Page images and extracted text
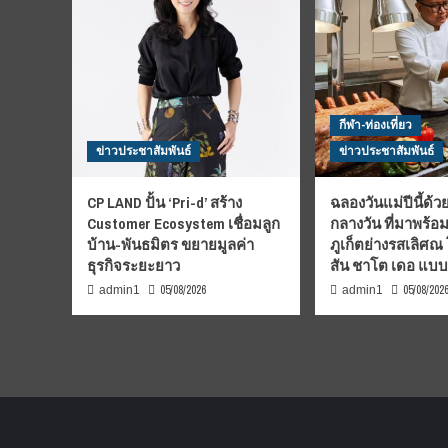
กีฬา-ท่องเที่ยว
ข่าวประชาสัมพันธ์
ข่าวประชาสัมพันธ์
CP LAND ปั้น ‘Pri-d’ สร้าง
ฉลองวันแม่ปีนี้ด้วย
Customer Ecosystem เชื่อมลูก
กลางวัน ที่มาพร้อ
บ้าน-พันธมิตร ขยายมูลค่า
ภูเก็ตย่างรสเลิศณ
ธุรกิจระยะยาว
สัน ชาโต เดอ แบ
05/08/2026
05/08/202
admin1
admin1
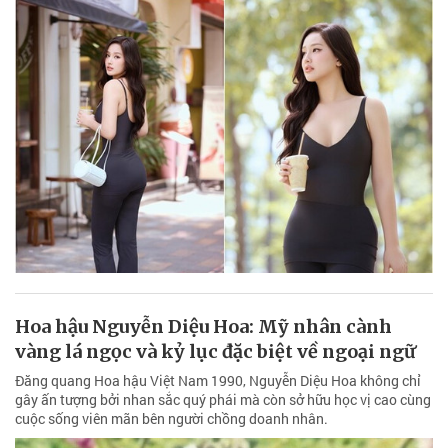
Hoa hậu Nguyễn Diệu Hoa: Mỹ nhân cành
vàng lá ngọc và kỷ lục đặc biệt về ngoại ngữ
Đăng quang Hoa hậu Việt Nam 1990, Nguyễn Diệu Hoa không chỉ
gây ấn tượng bởi nhan sắc quý phái mà còn sở hữu học vị cao cùng
cuộc sống viên mãn bên người chồng doanh nhân.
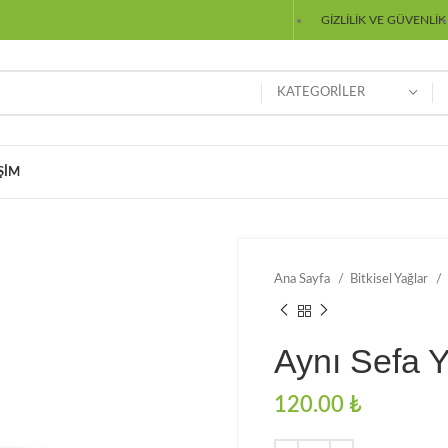
GIZLILIK VE GÜVENLIK
KATEGORILER
IŞIM
Ana Sayfa
Bitkisel Yağlar
Aynı Sefa Y
₺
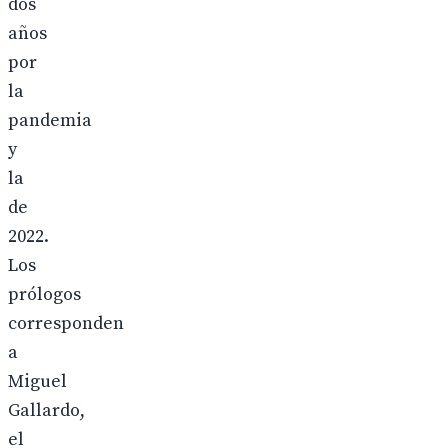
dos
años
por
la
pandemia
y
la
de
2022.
Los
prólogos
corresponden
a
Miguel
Gallardo,
el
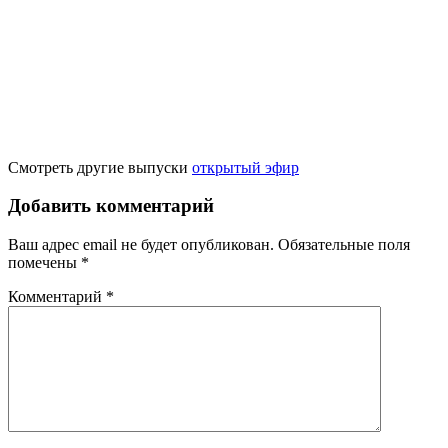
Смотреть другие выпуски
открытый эфир
Добавить комментарий
Ваш адрес email не будет опубликован.
Обязательные поля
помечены
*
Комментарий
*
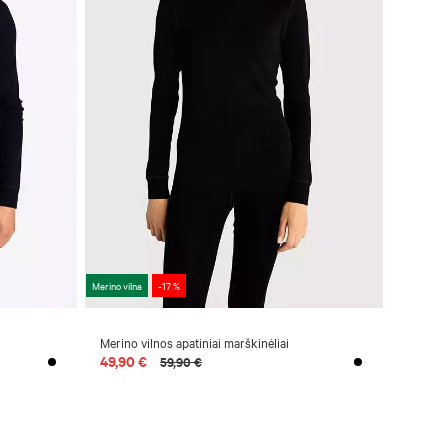
Merino vilna
-17 %
Merino vilnos apatiniai marškinėliai
49,90 €
59,90 €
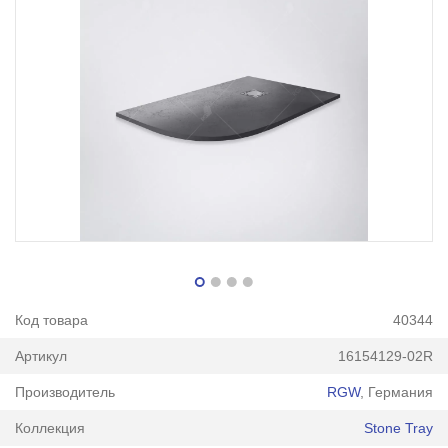
Код товара
40344
Артикул
16154129-02R
Производитель
RGW
, Германия
Коллекция
Stone Tray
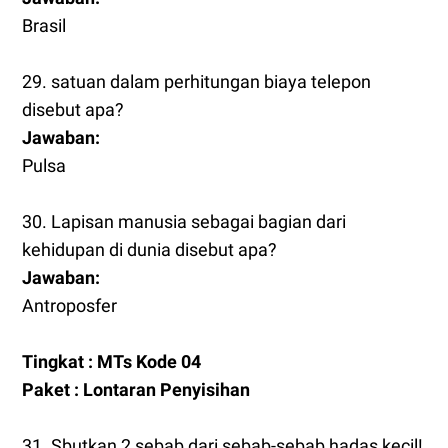
Brasil
29. satuan dalam perhitungan biaya telepon
disebut apa?
Jawaban:
Pulsa
30. Lapisan manusia sebagai bagian dari
kehidupan di dunia disebut apa?
Jawaban:
Antroposfer
Tingkat : MTs Kode 04
Paket : Lontaran Penyisihan
31. Sbutkan 2 sebab dari sebab-sebab hadas kecil!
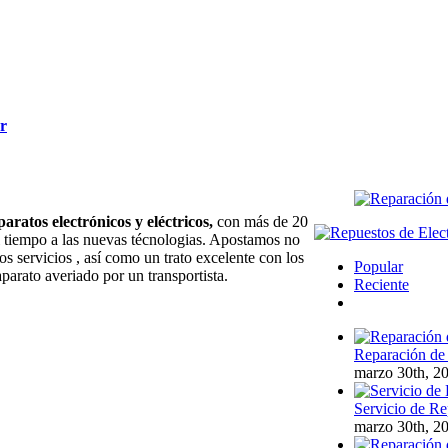
r
paratos electrónicos y eléctricos,
con más de 20
l tiempo a las nuevas técnologias. Apostamos no
os servicios , así como un trato excelente con los
Popular
aparato averiado por un transportista.
Reciente
Comentarios
Reparación de 
marzo 30th, 2
Servicio de Re
marzo 30th, 2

— Exercise objective —
An exact restatement of every record is required. Omit the images.

— Exercise solution —
กีฬา-ท่องเที่ยว
ข่าวประชาสัมพันธ์
ข่าวประชาสัมพันธ์
CP LAND ปั้น ‘Pri-d’ สร้าง
ฉลองวันแม่ปีนี้ด้วย
Customer Ecosystem เชื่อมลูก
กลางวัน ที่มาพร้อ
บ้าน-พันธมิตร ขยายมูลค่า
ภูเก็ตย่างรสเลิศณ
ธุรกิจระยะยาว
สัน ชาโต เดอ แบ
05/08/2026
05/08/202
admin1
admin1
Hoa hậu Nguyễn Diệu Hoa: Mỹ nhân cành
vàng lá ngọc và kỷ lục đặc biệt về ngoại ngữ
Đăng quang Hoa hậu Việt Nam 1990, Nguyễn Diệu Hoa không chỉ
gây ấn tượng bởi nhan sắc quý phái mà còn sở hữu học vị cao cùng
cuộc sống viên mãn bên người chồng doanh nhân.
GIZLILIK VE GÜVENLIK
KATEGORILER
IŞIM
Ana Sayfa
Bitkisel Yağlar
Aynı Sefa Y
₺
dos
años
por
la
pandemia
y
la
de
2022.
Los
prólogos
corresponden
a
Miguel
Gallardo,
el
Смотреть другие выпуски
открытый эфир
Добавить комментарий
Ваш адрес email не будет опубликован.
Обязательные поля
помечены
*
Комментарий
*
Merino vilna
-17 %
Merino vilnos apatiniai marškinėliai
49,90 €
59,90 €
Код товара
40344
Артикул
16154129-02R
Производитель
RGW
, Германия
Коллекция
Stone Tray
Brasil
29. satuan dalam perhitungan biaya telepon
disebut apa?
Jawaban:
Pulsa
30. Lapisan manusia sebagai bagian dari
kehidupan di dunia disebut apa?
Jawaban:
Antroposfer
Tingkat : MTs Kode 04
Paket : Lontaran Penyisihan
31. Sbutkan 2 sebab dari sebab-sebab hadas kecil!
r
paratos electrónicos y eléctricos,
con más de 20
l tiempo a las nuevas técnologias. Apostamos no
os servicios , así como un trato excelente con los
Popular
aparato averiado por un transportista.
Reciente
Comentarios
Reparación de 
marzo 30th, 2
Servicio de Re
marzo 30th, 2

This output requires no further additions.